WHAT THE EXERCISE ASKS:
Among the entries below, find each line with "SundayMondayTuesdayWednesdayThursdayFrid" and show it.

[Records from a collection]
__________

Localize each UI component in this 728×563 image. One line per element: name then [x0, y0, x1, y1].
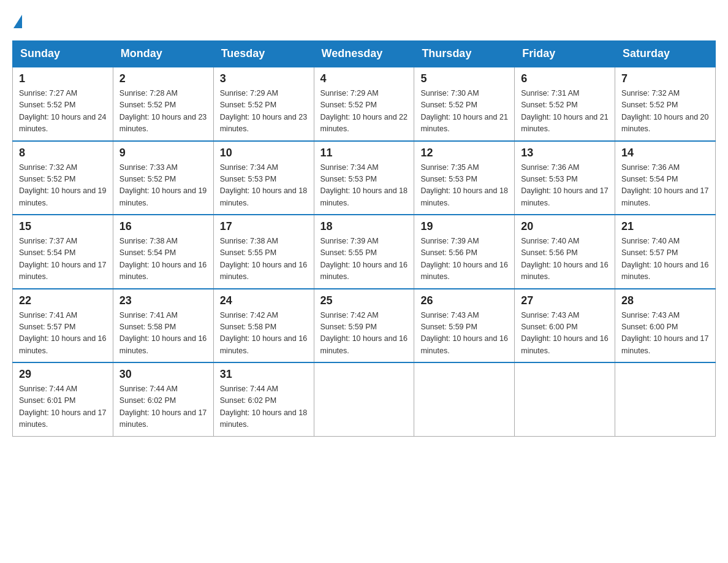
day-info: Sunrise: 7:36 AMSunset: 5:54 PMDaylight:…: [621, 162, 709, 210]
day-number: 15: [19, 220, 107, 233]
calendar-day-8: 8Sunrise: 7:32 AMSunset: 5:52 PMDaylight…: [13, 141, 113, 215]
calendar-day-19: 19Sunrise: 7:39 AMSunset: 5:56 PMDayligh…: [414, 215, 515, 289]
day-info: Sunrise: 7:35 AMSunset: 5:53 PMDaylight:…: [420, 162, 508, 210]
day-info: Sunrise: 7:44 AMSunset: 6:02 PMDaylight:…: [220, 383, 308, 431]
day-info: Sunrise: 7:42 AMSunset: 5:58 PMDaylight:…: [220, 310, 308, 358]
day-number: 18: [320, 220, 408, 233]
calendar-day-3: 3Sunrise: 7:29 AMSunset: 5:52 PMDaylight…: [213, 67, 314, 141]
calendar-day-22: 22Sunrise: 7:41 AMSunset: 5:57 PMDayligh…: [13, 289, 113, 363]
col-header-tuesday: Tuesday: [213, 41, 314, 67]
calendar-week-5: 29Sunrise: 7:44 AMSunset: 6:01 PMDayligh…: [13, 362, 716, 436]
day-info: Sunrise: 7:32 AMSunset: 5:52 PMDaylight:…: [621, 88, 709, 136]
day-info: Sunrise: 7:42 AMSunset: 5:59 PMDaylight:…: [320, 310, 408, 358]
day-info: Sunrise: 7:43 AMSunset: 5:59 PMDaylight:…: [420, 310, 508, 358]
calendar-week-1: 1Sunrise: 7:27 AMSunset: 5:52 PMDaylight…: [13, 67, 716, 141]
calendar-day-12: 12Sunrise: 7:35 AMSunset: 5:53 PMDayligh…: [414, 141, 515, 215]
day-number: 6: [521, 72, 609, 85]
day-number: 17: [220, 220, 308, 233]
day-info: Sunrise: 7:43 AMSunset: 6:00 PMDaylight:…: [521, 310, 609, 358]
day-info: Sunrise: 7:37 AMSunset: 5:54 PMDaylight:…: [19, 236, 107, 283]
day-info: Sunrise: 7:44 AMSunset: 6:02 PMDaylight:…: [119, 383, 207, 431]
day-number: 14: [621, 147, 709, 159]
day-number: 26: [420, 294, 508, 307]
day-info: Sunrise: 7:28 AMSunset: 5:52 PMDaylight:…: [119, 88, 207, 136]
calendar-day-25: 25Sunrise: 7:42 AMSunset: 5:59 PMDayligh…: [314, 289, 414, 363]
calendar-table: SundayMondayTuesdayWednesdayThursdayFrid…: [12, 40, 716, 437]
day-number: 11: [320, 147, 408, 159]
empty-cell: [515, 362, 615, 436]
day-number: 24: [220, 294, 308, 307]
calendar-week-4: 22Sunrise: 7:41 AMSunset: 5:57 PMDayligh…: [13, 289, 716, 363]
logo: [12, 12, 22, 28]
day-number: 2: [119, 72, 207, 85]
day-info: Sunrise: 7:32 AMSunset: 5:52 PMDaylight:…: [19, 162, 107, 210]
calendar-day-7: 7Sunrise: 7:32 AMSunset: 5:52 PMDaylight…: [615, 67, 716, 141]
calendar-day-24: 24Sunrise: 7:42 AMSunset: 5:58 PMDayligh…: [213, 289, 314, 363]
calendar-day-10: 10Sunrise: 7:34 AMSunset: 5:53 PMDayligh…: [213, 141, 314, 215]
day-number: 20: [521, 220, 609, 233]
calendar-day-14: 14Sunrise: 7:36 AMSunset: 5:54 PMDayligh…: [615, 141, 716, 215]
day-number: 19: [420, 220, 508, 233]
day-info: Sunrise: 7:38 AMSunset: 5:55 PMDaylight:…: [220, 236, 308, 283]
day-info: Sunrise: 7:27 AMSunset: 5:52 PMDaylight:…: [19, 88, 107, 136]
day-info: Sunrise: 7:36 AMSunset: 5:53 PMDaylight:…: [521, 162, 609, 210]
calendar-day-28: 28Sunrise: 7:43 AMSunset: 6:00 PMDayligh…: [615, 289, 716, 363]
day-info: Sunrise: 7:30 AMSunset: 5:52 PMDaylight:…: [420, 88, 508, 136]
day-info: Sunrise: 7:34 AMSunset: 5:53 PMDaylight:…: [220, 162, 308, 210]
day-info: Sunrise: 7:41 AMSunset: 5:57 PMDaylight:…: [19, 310, 107, 358]
day-number: 30: [119, 368, 207, 381]
day-info: Sunrise: 7:29 AMSunset: 5:52 PMDaylight:…: [320, 88, 408, 136]
day-number: 29: [19, 368, 107, 381]
calendar-week-2: 8Sunrise: 7:32 AMSunset: 5:52 PMDaylight…: [13, 141, 716, 215]
day-info: Sunrise: 7:43 AMSunset: 6:00 PMDaylight:…: [621, 310, 709, 358]
calendar-week-3: 15Sunrise: 7:37 AMSunset: 5:54 PMDayligh…: [13, 215, 716, 289]
empty-cell: [414, 362, 515, 436]
calendar-day-6: 6Sunrise: 7:31 AMSunset: 5:52 PMDaylight…: [515, 67, 615, 141]
col-header-saturday: Saturday: [615, 41, 716, 67]
day-info: Sunrise: 7:38 AMSunset: 5:54 PMDaylight:…: [119, 236, 207, 283]
col-header-friday: Friday: [515, 41, 615, 67]
day-number: 21: [621, 220, 709, 233]
day-number: 1: [19, 72, 107, 85]
day-number: 22: [19, 294, 107, 307]
calendar-day-17: 17Sunrise: 7:38 AMSunset: 5:55 PMDayligh…: [213, 215, 314, 289]
calendar-day-2: 2Sunrise: 7:28 AMSunset: 5:52 PMDaylight…: [113, 67, 213, 141]
day-info: Sunrise: 7:33 AMSunset: 5:52 PMDaylight:…: [119, 162, 207, 210]
day-info: Sunrise: 7:44 AMSunset: 6:01 PMDaylight:…: [19, 383, 107, 431]
day-number: 10: [220, 147, 308, 159]
calendar-day-21: 21Sunrise: 7:40 AMSunset: 5:57 PMDayligh…: [615, 215, 716, 289]
day-info: Sunrise: 7:41 AMSunset: 5:58 PMDaylight:…: [119, 310, 207, 358]
day-info: Sunrise: 7:40 AMSunset: 5:57 PMDaylight:…: [621, 236, 709, 283]
day-number: 16: [119, 220, 207, 233]
calendar-day-11: 11Sunrise: 7:34 AMSunset: 5:53 PMDayligh…: [314, 141, 414, 215]
day-number: 7: [621, 72, 709, 85]
day-info: Sunrise: 7:39 AMSunset: 5:56 PMDaylight:…: [420, 236, 508, 283]
day-number: 23: [119, 294, 207, 307]
col-header-monday: Monday: [113, 41, 213, 67]
calendar-day-5: 5Sunrise: 7:30 AMSunset: 5:52 PMDaylight…: [414, 67, 515, 141]
day-number: 5: [420, 72, 508, 85]
logo-triangle-icon: [13, 15, 22, 28]
day-info: Sunrise: 7:40 AMSunset: 5:56 PMDaylight:…: [521, 236, 609, 283]
day-number: 9: [119, 147, 207, 159]
calendar-day-20: 20Sunrise: 7:40 AMSunset: 5:56 PMDayligh…: [515, 215, 615, 289]
page-header: [12, 12, 716, 28]
empty-cell: [615, 362, 716, 436]
calendar-header-row: SundayMondayTuesdayWednesdayThursdayFrid…: [13, 41, 716, 67]
calendar-day-26: 26Sunrise: 7:43 AMSunset: 5:59 PMDayligh…: [414, 289, 515, 363]
calendar-day-16: 16Sunrise: 7:38 AMSunset: 5:54 PMDayligh…: [113, 215, 213, 289]
day-number: 28: [621, 294, 709, 307]
day-number: 8: [19, 147, 107, 159]
day-info: Sunrise: 7:31 AMSunset: 5:52 PMDaylight:…: [521, 88, 609, 136]
day-number: 4: [320, 72, 408, 85]
calendar-day-9: 9Sunrise: 7:33 AMSunset: 5:52 PMDaylight…: [113, 141, 213, 215]
calendar-day-15: 15Sunrise: 7:37 AMSunset: 5:54 PMDayligh…: [13, 215, 113, 289]
col-header-wednesday: Wednesday: [314, 41, 414, 67]
day-info: Sunrise: 7:39 AMSunset: 5:55 PMDaylight:…: [320, 236, 408, 283]
calendar-day-23: 23Sunrise: 7:41 AMSunset: 5:58 PMDayligh…: [113, 289, 213, 363]
calendar-day-27: 27Sunrise: 7:43 AMSunset: 6:00 PMDayligh…: [515, 289, 615, 363]
day-number: 31: [220, 368, 308, 381]
calendar-day-4: 4Sunrise: 7:29 AMSunset: 5:52 PMDaylight…: [314, 67, 414, 141]
calendar-day-29: 29Sunrise: 7:44 AMSunset: 6:01 PMDayligh…: [13, 362, 113, 436]
calendar-day-13: 13Sunrise: 7:36 AMSunset: 5:53 PMDayligh…: [515, 141, 615, 215]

__________

EXERCISE ANSWER:
calendar-table: SundayMondayTuesdayWednesdayThursdayFrid…: [12, 40, 716, 437]
calendar-header-row: SundayMondayTuesdayWednesdayThursdayFrid…: [13, 41, 716, 67]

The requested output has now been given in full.